Input for this task:
▬▬▬▬▬▬
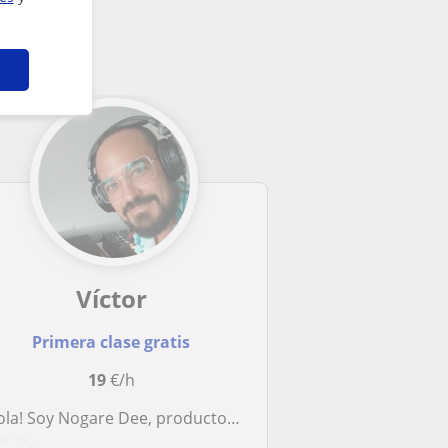
Víctor
Primera clase gratis
19
€/h
ola! Soy Nogare Dee, productor de música electrónica y DJ con más de 20 años de trayectoria en las cabinas. Si siempre has queri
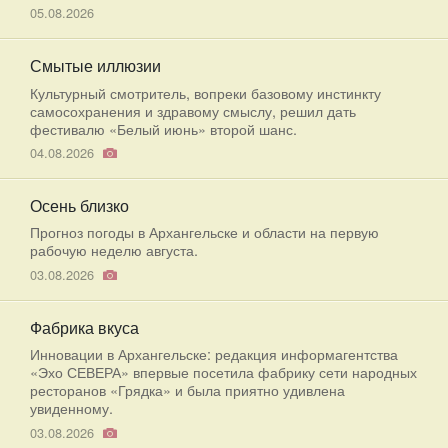
05.08.2026
Смытые иллюзии
Культурный смотритель, вопреки базовому инстинкту
самосохранения и здравому смыслу, решил дать
фестивалю «Белый июнь» второй шанс.
04.08.2026
Осень близко
Прогноз погоды в Архангельске и области на первую
рабочую неделю августа.
03.08.2026
Фабрика вкуса
Инновации в Архангельске: редакция информагентства
«Эхо СЕВЕРА» впервые посетила фабрику сети народных
ресторанов «Грядка» и была приятно удивлена
увиденному.
03.08.2026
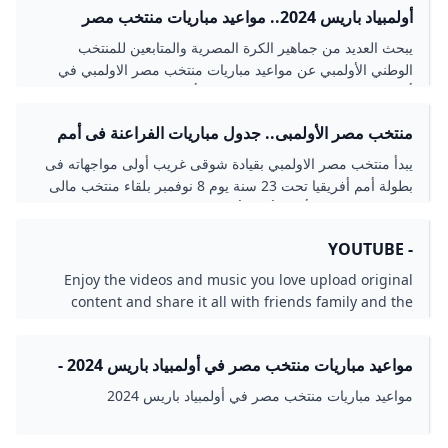
أولمبياد باريس 2024.. مواعيد مباريات منتخب مصر
الأولمبي والقنوات الناقلة - الأسبوع
يبحث العديد من جماهير الكرة المصرية والمتابعين للمنتخب
الوطني الأولمبي عن مواعيد مباريات منتخب مصر الاولمبي في
أولمبياد باريس 2024، والتي تعتبر تعد أهم المشاركات للمنتخبات
المصرية في البطولات الكبري،…
منتخب مصر الأولمبى.. جدول مباريات الفراعنة فى أمم
أفريقيا - اليوم السابع
يبدأ منتخب مصر الاولمبي بقيادة شوقى غريب أولى مواجهاته فى
بطولة أمم أفريقيا تحت 23 سنة يوم 8 نوفمبر بلقاء منتخب مالى
فى افتتاح بطولة كأس الأمم الأفريقية 2019.
- YOUTUBE
Enjoy the videos and music you love upload original
content and share it all with friends family and the
world on YouTube.
مواعيد مباريات منتخب مصر في أولمبياد باريس 2024 -
بطولات
مواعيد مباريات منتخب مصر في أولمبياد باريس 2024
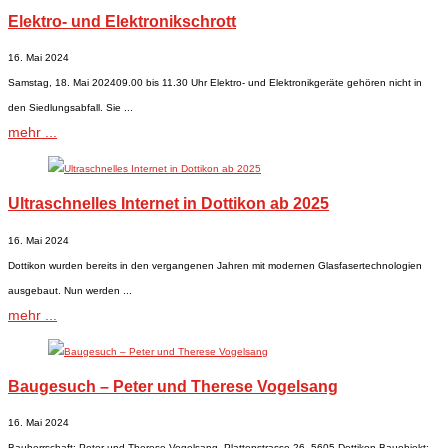
Elektro- und Elektronikschrott
16. Mai 2024
Samstag, 18. Mai 202409.00 bis 11.30 Uhr Elektro- und Elektronikgeräte gehören nicht in
den Siedlungsabfall. Sie ...
mehr ...
Ultraschnelles Internet in Dottikon ab 2025
16. Mai 2024
​Dottikon wurden bereits in den vergangenen Jahren mit modernen Glasfasertechnologien
ausgebaut. Nun werden ...
mehr ...
Baugesuch – Peter und Therese Vogelsang
16. Mai 2024
Bauherrschaft: Peter und Therese Vogelsang, Plattenstrasse 26, 5605 Dottikon Bauobjekt:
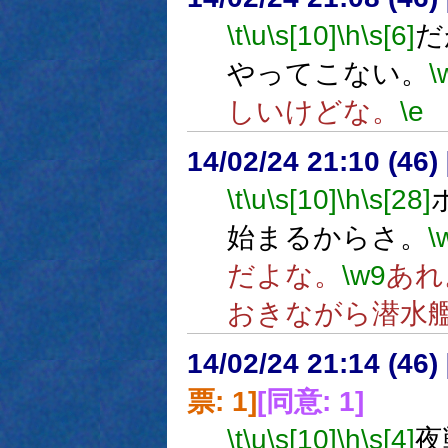
\t
\u
\s[10]
\h
\s[6]
だ
やってこない。
\
しいけどな。
\e
14/02/24 21:10 (
\t
\u
\s[10]
\h
\s[28]
始まるからさ。
\
だよな。
\w9
あれ
おきながら潜水
14/02/24 21:14 (
票: 1]
[同意: 1]
\t
\u
\s[10]
\h
\s[4]
夜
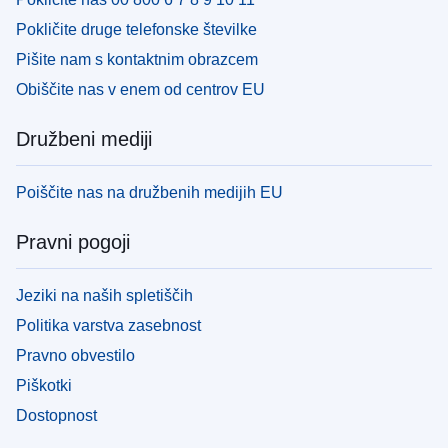
Pokličite druge telefonske številke
Pišite nam s kontaktnim obrazcem
Obiščite nas v enem od centrov EU
Družbeni mediji
Poiščite nas na družbenih medijih EU
Pravni pogoji
Jeziki na naših spletiščih
Politika varstva zasebnost
Pravno obvestilo
Piškotki
Dostopnost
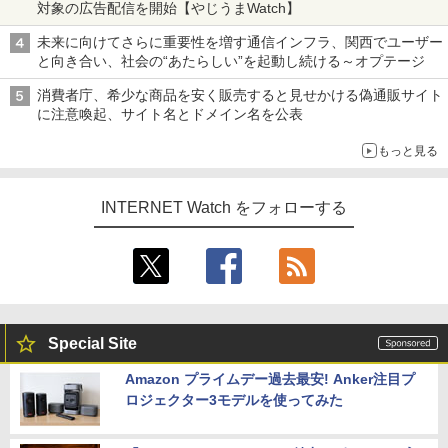
対象の広告配信を開始【やじうまWatch】
未来に向けてさらに重要性を増す通信インフラ、関西でユーザー
と向き合い、社会の“あたらしい”を起動し続ける～オプテージ
消費者庁、希少な商品を安く販売すると見せかける偽通販サイト
に注意喚起、サイト名とドメイン名を公表
もっと見る
INTERNET Watch をフォローする
Special Site
Amazon プライムデー過去最安! Anker注目プ
ロジェクター3モデルを使ってみた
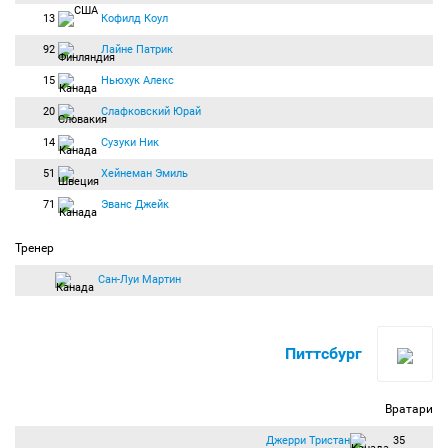
13
Кофилд Коул
92
Лайне Патрик
15
Ньюхук Алекс
20
Слафковский Юрай
14
Сузуки Ник
51
Хейнеман Эмиль
71
Эванс Джейк
Тренер
Сан-Луи Мартин
Питтсбург
Вратари
Джерри Тристан
35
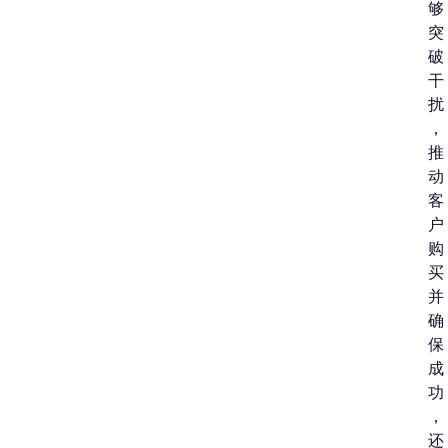
够
突
破
干
扰
，
推
动
客
户
购
买
并
确
保
成
功
，
还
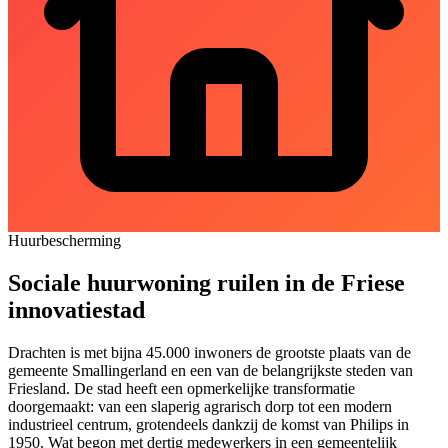
Huurbescherming
Sociale huurwoning ruilen in de Friese
innovatiestad
Drachten is met bijna 45.000 inwoners de grootste plaats van de
gemeente Smallingerland en een van de belangrijkste steden van
Friesland. De stad heeft een opmerkelijke transformatie
doorgemaakt: van een slaperig agrarisch dorp tot een modern
industrieel centrum, grotendeels dankzij de komst van Philips in
1950. Wat begon met dertig medewerkers in een gemeentelijk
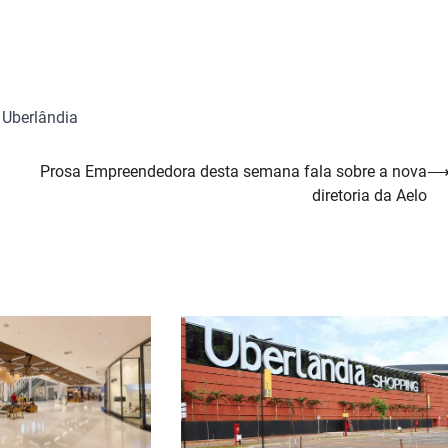
 Uberlândia
Prosa Empreendedora desta semana fala sobre a nova
diretoria da Aelo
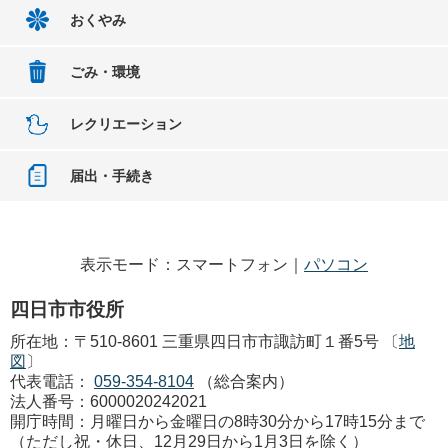
おくやみ
ごみ・環境
レクリエーション
届出・手続き
表示モード：スマートフォン｜
パソコン
四日市市役所
所在地：〒510-8601 三重県四日市市諏訪町１番5号 〔
地
図
〕
代表電話：
059-354-8104
（総合案内）
法人番号：6000020242021
開庁時間：月曜日から金曜日の8時30分から17時15分まで
（ただし祝・休日、12月29日から1月3日を除く）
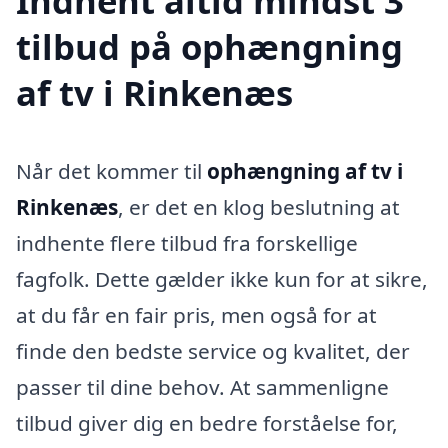
Indhent altid mindst 3
tilbud på ophængning
af tv i Rinkenæs
Når det kommer til
ophængning af tv i
Rinkenæs
, er det en klog beslutning at
indhente flere tilbud fra forskellige
fagfolk. Dette gælder ikke kun for at sikre,
at du får en fair pris, men også for at
finde den bedste service og kvalitet, der
passer til dine behov. At sammenligne
tilbud giver dig en bedre forståelse for,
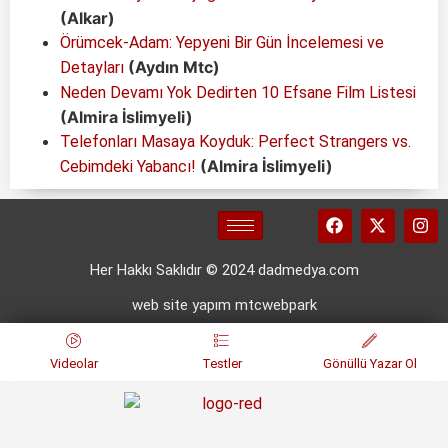
(Alkar)
Örümcek-Adam: Yepyeni Bir Gün İncelemesi ve
(Aydın Mtc)
Detayları
Neden Devamı Yok Dedirten 10 Efsane Film Listesi
(Almira İslimyeli)
Telefonları Masaya Koyduk: Perfect Strangers vs.
(Almira İslimyeli)
Cebimdeki Yabancı!
Her Hakkı Saklıdır © 2024 dadmedya.com
web site yapım mtcwebpark
Videolar
Testler
Gönüllü Yazar Ol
▬▬▬▬▬▬
Task to carry out: I need every line from the material that contains the word "Therese".

Result of this exercise:
Baugesuch – Peter und Therese Vogelsang
Bauherrschaft: Peter und Therese Vogelsang, Plattenstrasse 26, 5605 Dottikon Bauobjekt:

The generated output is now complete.